Your title says, "_more_ points" ... and your profile shows Worldmark ... so I'll assume you already have WM. 

Which resort system has more properties in areas you wish to travel? 
Are you already using WM fully?  Do you feel constrained in the WM system for lack of points?  What are those constraints?
Are you using WM's cash options:  Bonus Time, Inventory Specials, Monday Madness, FAX, etc.?  Do these _work_ or _not work_ for your needs?  Why / Why Not?
Are the properties you hope to use available in both systems?  (We almost bought Wyndham to get to Pagosa Springs ... gladly it was available for time as a WM affiliate and later direct WM inventory!  Our problem was solved!)
Is there something you already find attractive about Wyndham?  Are you willing to learn both systems thoroughly and carefully for best use of each?
TL;DR: _ It depends. _


----------



## HenryT (May 20, 2021)

As Rhonda's reply implies, you have not provided enough information on your needs to provide a rational assessment. 
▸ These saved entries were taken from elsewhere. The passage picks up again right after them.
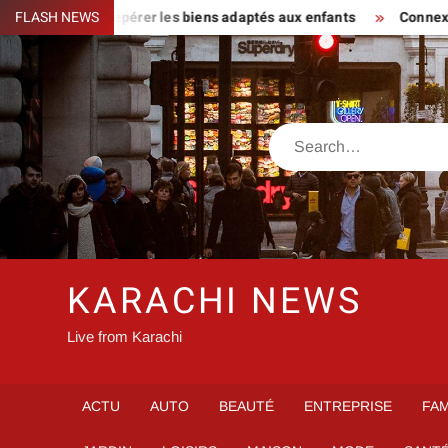
Skip
our familles : repérer les biens adaptés aux enfants
FLASH NEWS
Connexion
to
content
Search
KARACHI NEWS
Live from Karachi
ACTU
AUTO
BEAUTÉ
ENTREPRISE
FAM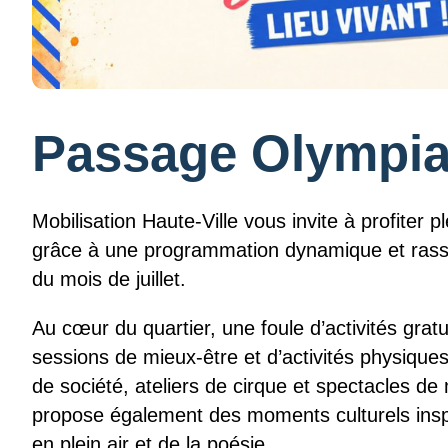
Passage Olympia,
Mobilisation Haute-Ville vous invite à profiter
grâce à une programmation dynamique et rasse
du mois de juillet.
Au cœur du quartier, une foule d’activités gratu
sessions de mieux-être et d’activités physiques
de société, ateliers de cirque et spectacles d
propose également des moments culturels insp
en plein air et de la poésie.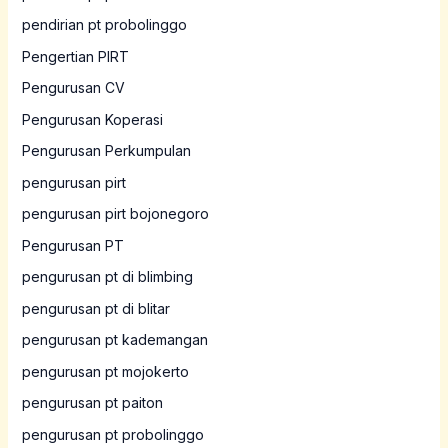
pendirian pt probolinggo
Pengertian PIRT
Pengurusan CV
Pengurusan Koperasi
Pengurusan Perkumpulan
pengurusan pirt
pengurusan pirt bojonegoro
Pengurusan PT
pengurusan pt di blimbing
pengurusan pt di blitar
pengurusan pt kademangan
pengurusan pt mojokerto
pengurusan pt paiton
pengurusan pt probolinggo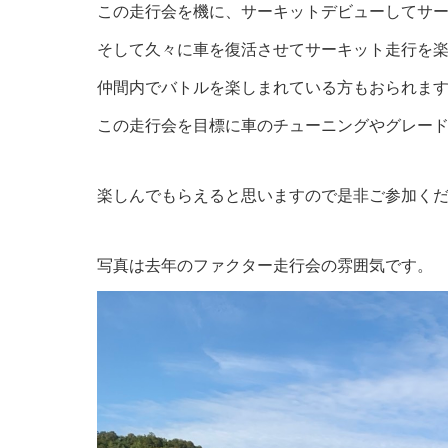
この走行会を機に、サーキットデビューしてサ
そして久々に車を復活させてサーキット走行を
仲間内でバトルを楽しまれている方もおられま
この走行会を目標に車のチューニングやグレー
楽しんでもらえると思いますので是非ご参加くださ
写真は去年のファクター走行会の雰囲気です。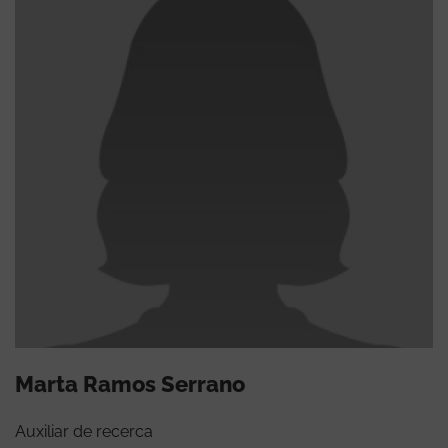
Marta Ramos Serrano
Auxiliar de recerca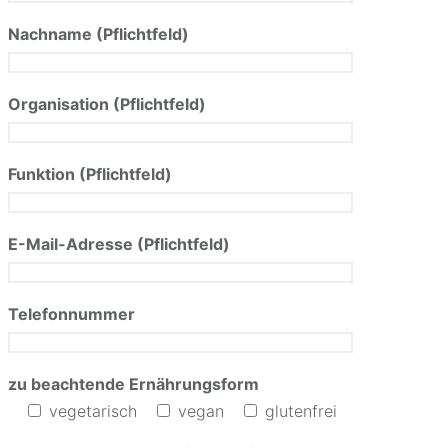
Nachname (Pflichtfeld)
Organisation (Pflichtfeld)
Funktion (Pflichtfeld)
E-Mail-Adresse (Pflichtfeld)
Telefonnummer
zu beachtende Ernährungsform
vegetarisch
vegan
glutenfrei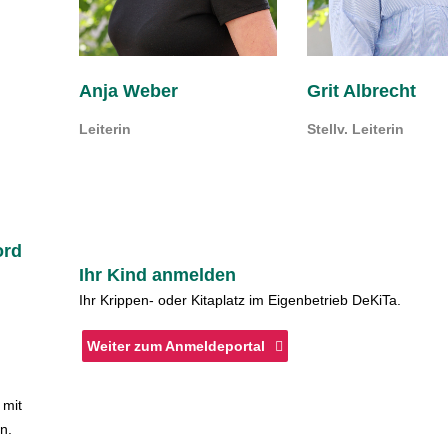
Anja Weber
Grit Albrecht
Leiterin
Stellv. Leiterin
ord
Ihr Kind anmelden
Ihr Krippen- oder Kitaplatz im Eigenbetrieb DeKiTa.
Weiter zum Anmeldeportal
 mit
n.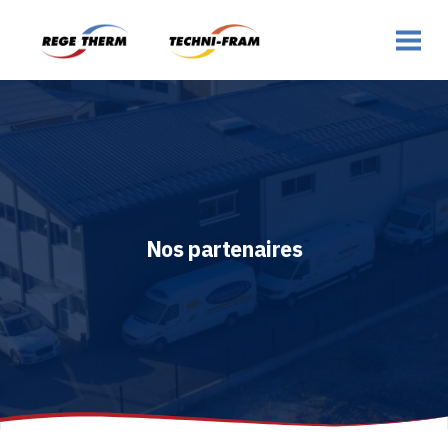
Nos partenaires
Timeshares are not a "One Size Fits All" purchase. You need to provide information on where and how many points you currently own, where you want to go, what size unit, quality requirements, etc.


----------



## Mongoose (May 26, 2021)

It really depends on what you want and where you want to vacation.  My unscientific observation is that owners with WM tend to be generally happier than owners with Wyndham. Also seems like Worldmark has slightly higher resale value.


----------



## easyrider (May 26, 2021)

We live in the Northwest USA so WM is better for us because there are many WM resorts in driving range which makes it easy to use bonus time.

Bill


----------